• THE INPUT:

BEGIN

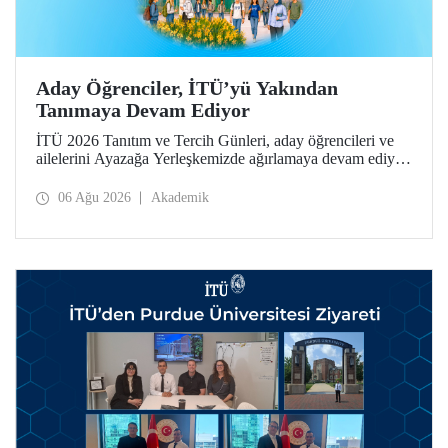
Aday Öğrenciler, İTÜ’yü Yakından
Tanımaya Devam Ediyor
İTÜ 2026 Tanıtım ve Tercih Günleri, aday öğrencileri ve
ailelerini Ayazağa Yerleşkemizde ağırlamaya devam ediyor.
Tanıtım ve Tercih Günleri 7 Ağustos’ta tamamlanacak,
ilgili fakülte ve birimler adaylara bilgi vermeye devam
06 Ağu 2026
Akademik
edecek.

END

Please print out the entries above exactly. The pictures stay out.

Aday Öğrenciler, İTÜ’yü Yakından
Tanımaya Devam Ediyor
İTÜ 2026 Tanıtım ve Tercih Günleri, aday öğrencileri ve
ailelerini Ayazağa Yerleşkemizde ağırlamaya devam ediyor.
Tanıtım ve Tercih Günleri 7 Ağustos’ta tamamlanacak,
ilgili fakülte ve birimler adaylara bilgi vermeye devam
06 Ağu 2026
Akademik
edecek.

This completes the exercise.